Sen. Webb first U.S. lawmaker to meet junta chief in Myanmar

“This will surely make a negative impression among the people of Burma,” said Aung Din, executive director of the Washington-based U.S. Campaign for Burma. “They will think that Americans are easy to satisfy with the dictators when they get their citizens back.” But Webb, who has expressed regret for Yettaw’s actions, stressed that his visit to Myanmar was not “specifically to obtain his release.” “I think that he may have been well-intentioned, but he hurt a lot of people including the very woman he was thinking he was going to help,” Webb told CNN. Many analysts saw Suu Kyi’s latest detention as the junta’s attempt to keep the Nobel laureate from participating in next year’s elections. On Saturday, Webb — who chairs the East Asia and Pacific Affairs Subcommittee of the Senate Foreign Relations Committee — held separate meetings with Suu Kyi and Myanmar’s top official, junta leader Senior Gen. Than Shwe.

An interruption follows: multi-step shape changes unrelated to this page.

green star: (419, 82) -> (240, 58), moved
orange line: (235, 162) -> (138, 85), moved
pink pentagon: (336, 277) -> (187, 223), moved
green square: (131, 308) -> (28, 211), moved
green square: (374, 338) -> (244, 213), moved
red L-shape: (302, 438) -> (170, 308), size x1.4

Webb is the first member of Congress to visit Myanmar in more than a decade — and the first American official ever to meet with Than Shwe. He said he asked Myanmar’s leaders to consider Suu Kyi’s release because “no future elections process would have any credibility with the outside world unless she were able to participate in the political debate.” Webb’s trip was part of a new approach by the Obama administration “to find different ways of working to open up Myanmar for the benefit of the people.” Suu Kyi may agree to support lifting some economic sanctions against Myanmar’s current regime if the issue of restoring democracy is properly addressed, Webb said. Those sanctions, according to Webb, have failed.

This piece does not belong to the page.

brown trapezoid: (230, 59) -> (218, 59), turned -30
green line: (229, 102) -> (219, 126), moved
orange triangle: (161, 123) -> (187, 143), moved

“What they’ve done is they’ve allowed the Chinese to increase their level of investment and their level of influence in a country that is vitally important to the future security of the United States,” Webb said, referring to economic sanctions on Myanmar. “Sanctions don’t work if you have a country like China that (is) pouring billions of dollars into places like Myanmar. (The sanctions) have shut off the contact with the very people who can raise the level of consciousness among the Burmese citizens and actually assist in the evolution of the political process.”